Research for "bulk evaluation" functionality

toddbaert commented 2 years ago

We should do a quick survey of some of the vendor SDKs and open source solutions in terms of a means of getting many flags/values in a single API call. If this seems like something that could be reasonably implemented in most providers, and it's something we could abstract, we can consider adding it to the spec.

Definition of done:

markdown doc containing comparison of a few SDKs/APIs
summary of possible challenges in implementation
issue opened in spec repo to implement, if it's something we decide we can support

beeme1mr commented 2 years ago

Would this be equivalent to a bulk flag evaluation or is this something different?

toddbaert commented 2 years ago

Would this be equivalent to a bulk flag evaluation or is this something different?

Same thing.

thomaspoignant commented 2 years ago

For the context this would be mostly used by frontend/mobile SDK

InTheCloudDan commented 2 years ago

This has evaluation implications for LaunchDarkly. Overall we strongly recommend customers to not use it. There's only a few specific use cases it should be done in because overall it generates more headaches than it fixes for seeing if flags are active.

justinabrahms commented 2 years ago

Chatted about this today and the API we discussed was something akin to:

bulkFetch({"key1": false, "key2": "value"} and this be optional for providers to implement. We would not provide a default implementation b/c of the terrifying performance concerns.

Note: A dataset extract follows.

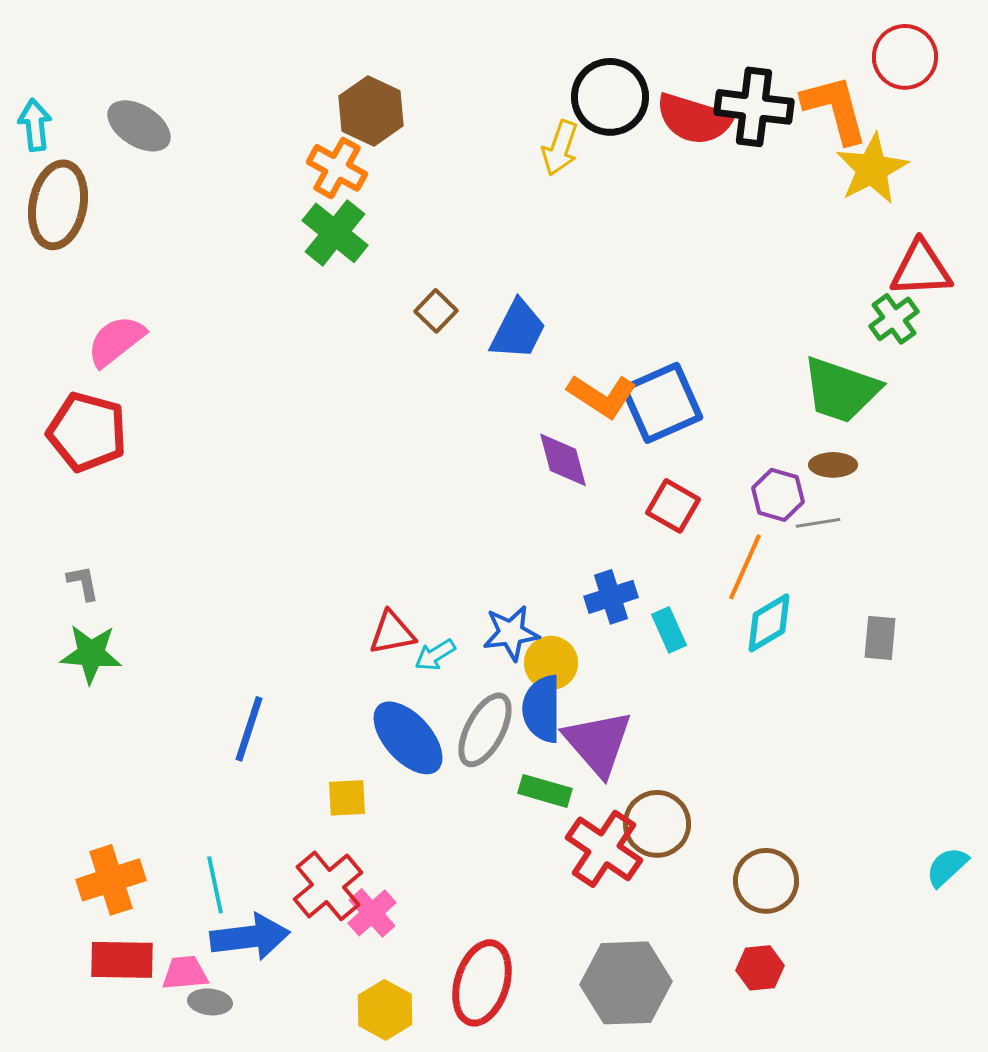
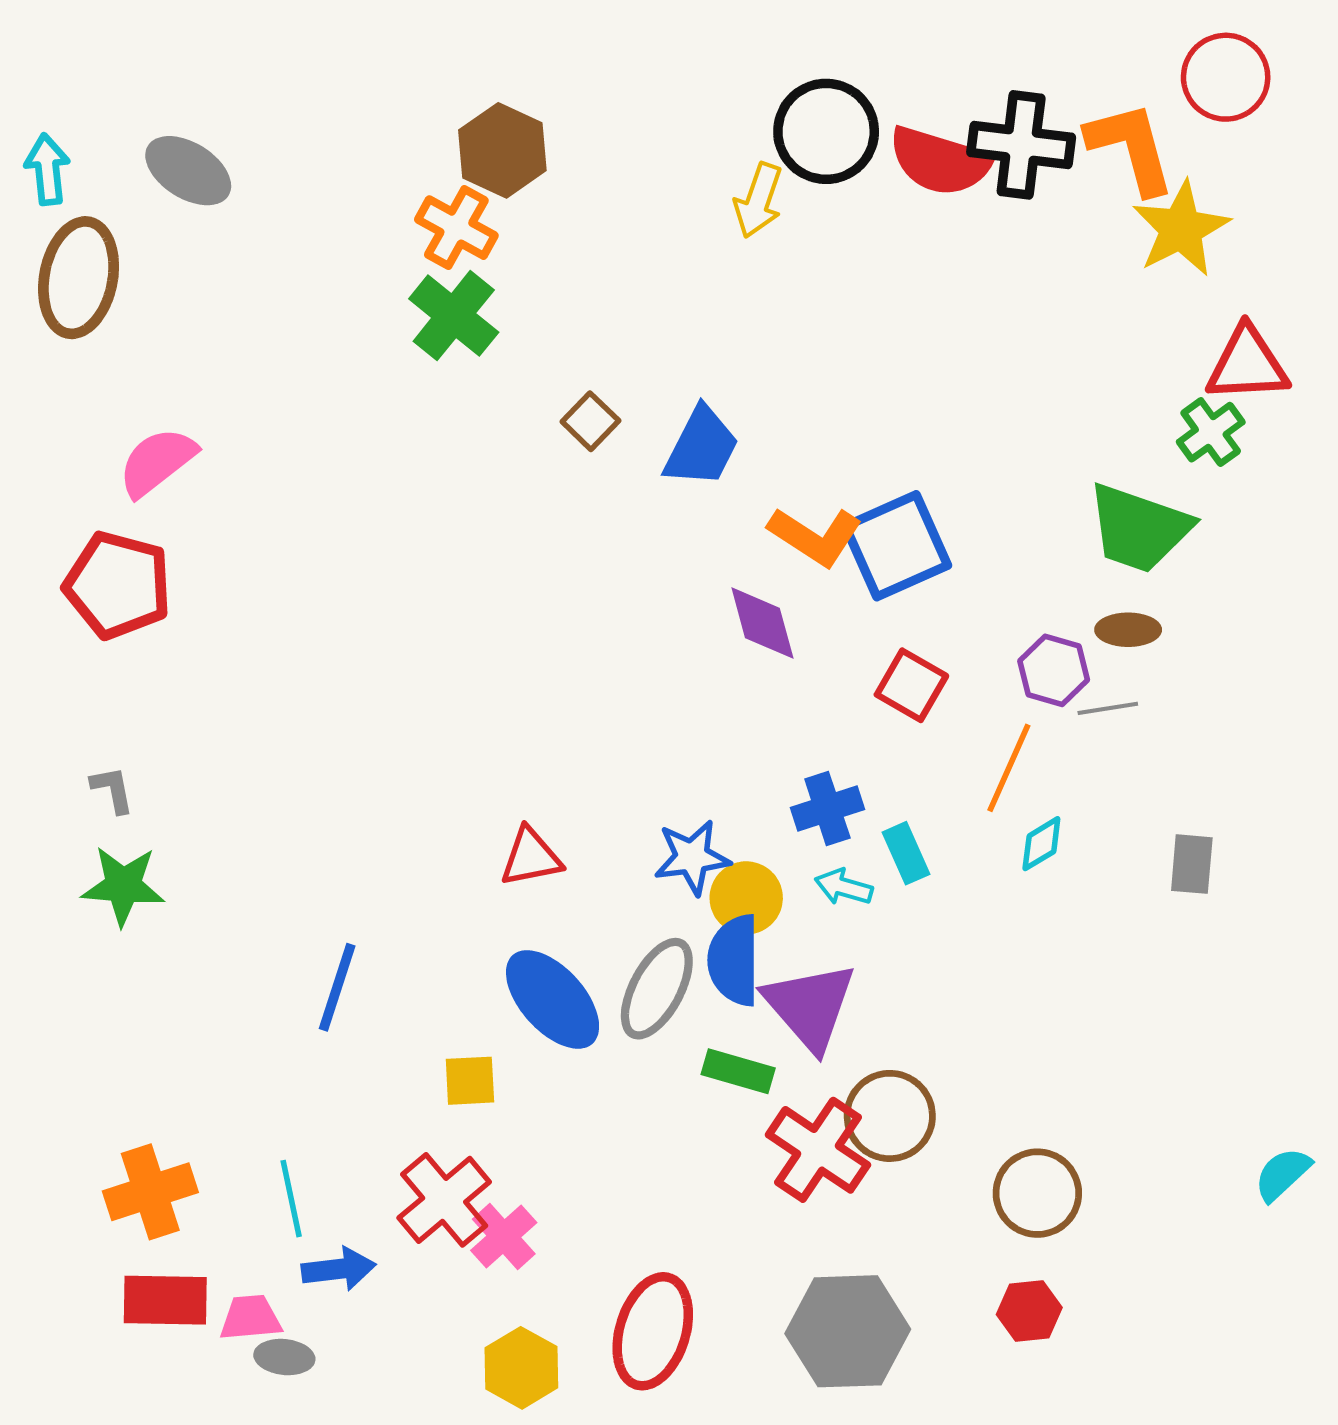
cyan diamond: (769, 623) -> (1041, 844), size x0.7
cyan arrow: (435, 655) -> (844, 887), moved, turned 48
blue arrow: (250, 937) -> (339, 1269), size x0.7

We also talked about how in some languages we could represent the key value pairs as a proper object which may unlock some other interesting use-cases.

kyle-ssg commented 1 year ago

Hi all, from a frontend developer perspective I thought I'd add my 2 cents to this:

In pretty much all cases I’ve seen, a frontend application (some SSR with frameworks like next or compiled defaults via CICD) would get the flags it needs for a page once and then the rest of the application would use that state from then on, refreshing again when it needs to. It's quite likely that a frontend page / SPA could be 20+ flags, I think that fetching these individually would be quite odd.

Also in addition to this, I don't think the approach on the frontend would necessarily be to await a bunch of flags. It would more likely to be to initialise once and access directly in a synchronous fashion.

Here's some examples of providers doing this, all of them asynchronously initialise their SDKs and then evaluate flags synchronously:

Flagsmith https://docs.flagsmith.com/clients/javascript#example-initialising-the-sdk

  await flagsmith.init(...);
  const flagValue = flagsmith.getValue('my_feature_key', {fallback: 'default value'});

Launch Darkly https://docs.launchdarkly.com/sdk/client-side/javascript#initializing-the-client

  await client.waitUntilReady(...);
  const flagValue = client.variation('my_feature_key', 'default value');

Cloudbees https://docs.cloudbees.com/docs/cloudbees-feature-management/latest/getting-started/javascript-ssr-sdk#_installing_javascript_ssr_sdk

  await Rox.setup(...);
  const flagValue = flags.my_feature_key.getValue();

moredip commented 1 year ago

It seems that there are two potentially separate design choices that we're discussing here.

Should we allow bulk evaluation
Should we allow synchronous evaluation

We should be careful to not get those two decisions conflated.

I get that they're related - in order to achieve synchronous evaluation we'd likely want some version of bulk evaluation - but we should still be treating them as separate deisions.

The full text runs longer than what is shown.